The music began to play. Slow music. They looked at one another, he nodded ever so slightly and together they started toward the center of the dance floor. She turned toward him and put her hand on his left shoulder. He reached around her waist to the small of her back and grasped her other hand in his. His fingertips, suddenly acute sensors, could feel the tight weave of her dress, the line of the zipper down her back, the subtle undulation of her hips when she moved and the warm moistness of her hand in his. He could feel her multilayered petticoats performing their matronly duties as they pushed back against his knees. He was surprised at how strong, how solid and supple her back felt under his hand.
Tentatively he stepped forward trying to find the rhythm and they began.
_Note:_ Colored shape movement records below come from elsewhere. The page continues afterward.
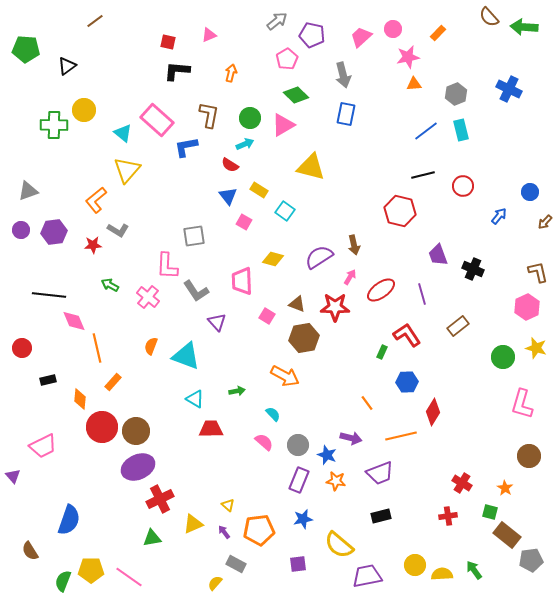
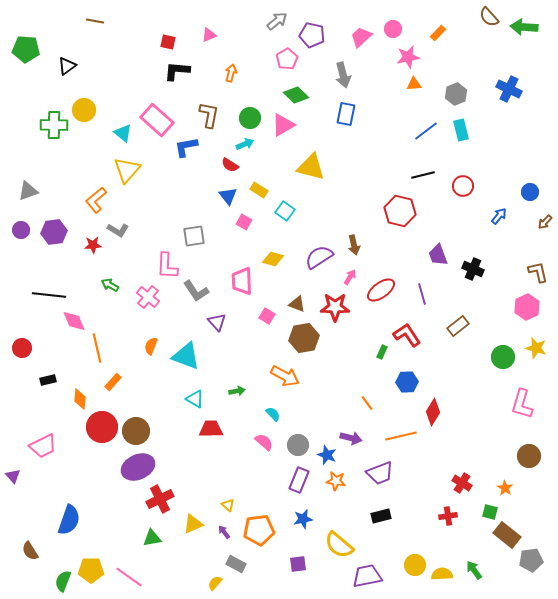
brown line at (95, 21): rotated 48 degrees clockwise
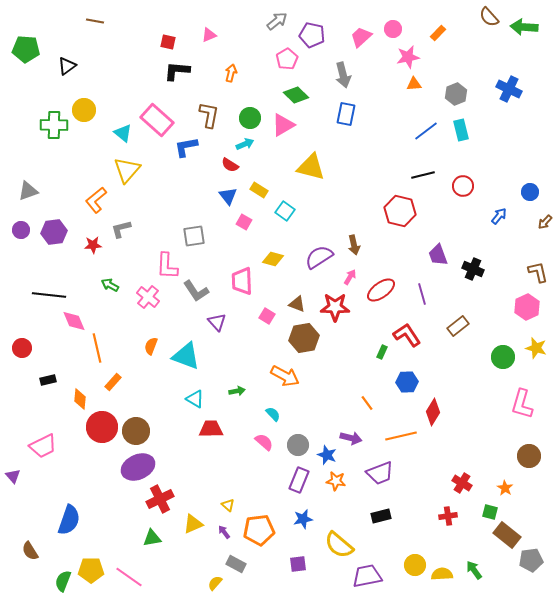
gray L-shape at (118, 230): moved 3 px right, 1 px up; rotated 135 degrees clockwise
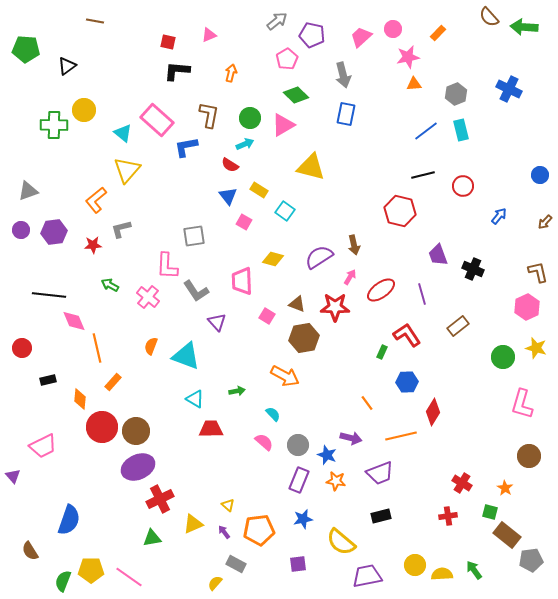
blue circle at (530, 192): moved 10 px right, 17 px up
yellow semicircle at (339, 545): moved 2 px right, 3 px up
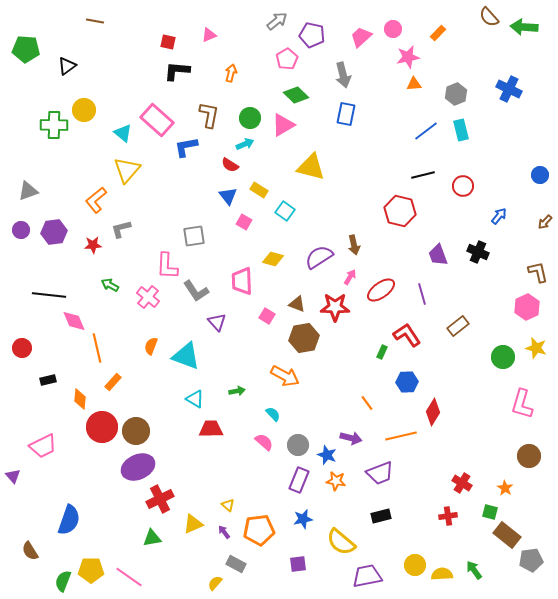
black cross at (473, 269): moved 5 px right, 17 px up
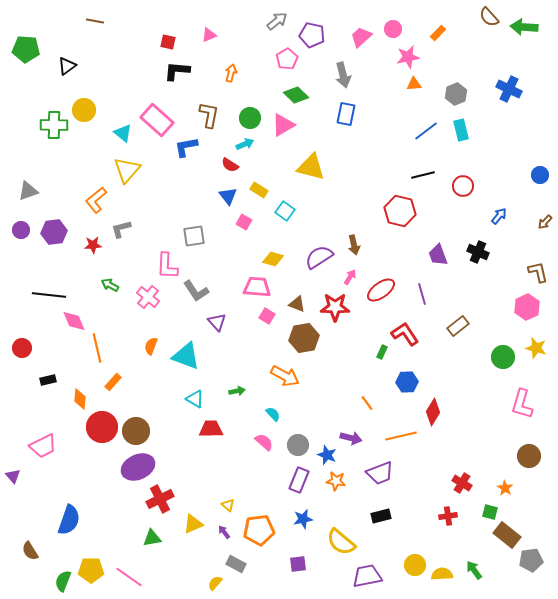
pink trapezoid at (242, 281): moved 15 px right, 6 px down; rotated 96 degrees clockwise
red L-shape at (407, 335): moved 2 px left, 1 px up
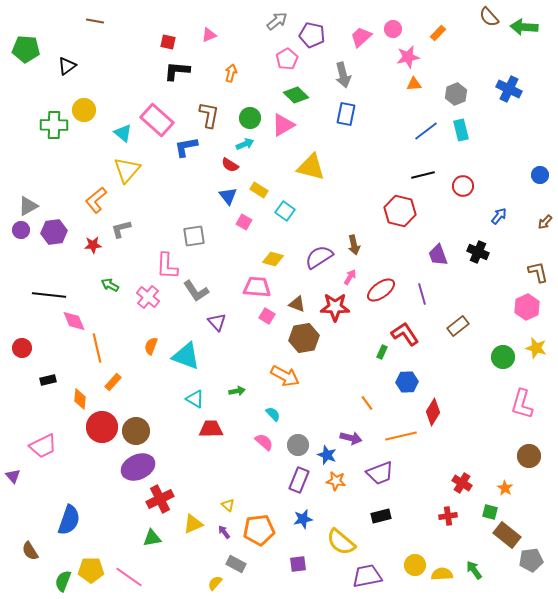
gray triangle at (28, 191): moved 15 px down; rotated 10 degrees counterclockwise
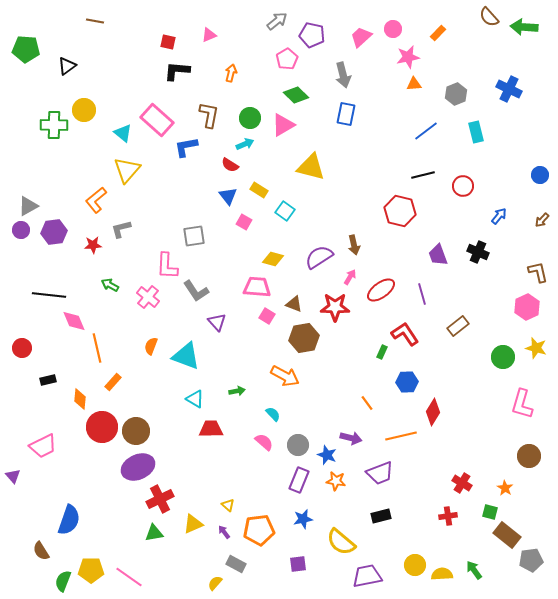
cyan rectangle at (461, 130): moved 15 px right, 2 px down
brown arrow at (545, 222): moved 3 px left, 2 px up
brown triangle at (297, 304): moved 3 px left
green triangle at (152, 538): moved 2 px right, 5 px up
brown semicircle at (30, 551): moved 11 px right
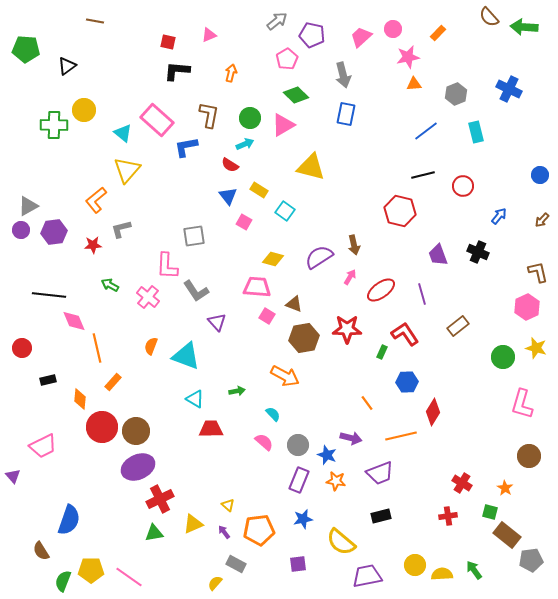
red star at (335, 307): moved 12 px right, 22 px down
They didn’t look at each other at first, instead they looked out over their outstretched arms as though preparing to tango and began to move with a stiff, stilted, jerkiness more like stick figures, around and around, until gradually relaxing and beginning to move together, one leading, the other following, they danced. House rules, strictly enforced, maintained that there would be no cheek-to-cheek bodily contact but as the evening deepened, as the dancing improved and the shyness retreated, they began to look at one another and as they did they moved in as closely as they could.
“That’s okay, I walk on them too!” was the only criticism his dancing received the entire evening.
Midway through the dance snow began to fall. At first, through the floodlights, you could see small occasional flakes mixed in with the winter rain but as the evening progressed more and more of the mix turned to snow until outside the windows the night-lit sky was filled with silver dollar flakes and the grass slowly covered in a quiet white blanket so that by the end a full three-inch layer softened everything.
He had arranged for them to be let off several blocks away so they could walk for a time through the falling snow. At this late hour the newly covered side streets were unblemished by tire tracks, foot traffic, or even pets. They were as pure and fresh as the two youngsters who, holding hands, came walking out from the darkness into the circle of light under the streetlamp in front of her home while the snowflakes continued touching down lightly on her dark hair and blending with the tiny white roses of her red print dress.
They stopped in the shadows just to the side of porch. He hesitated for a moment then leaned forward and kissed her quickly, gently on her lips and then shyly turned and hurried away though the falling snow out of the light and into the night to walk the remainder of the way to his own home. He did not notice the cold. He did not notice the falling snow.
He did have a smile on his face.
And many years later, the old man in the chair by the window looking out at the falling snow, smiled too.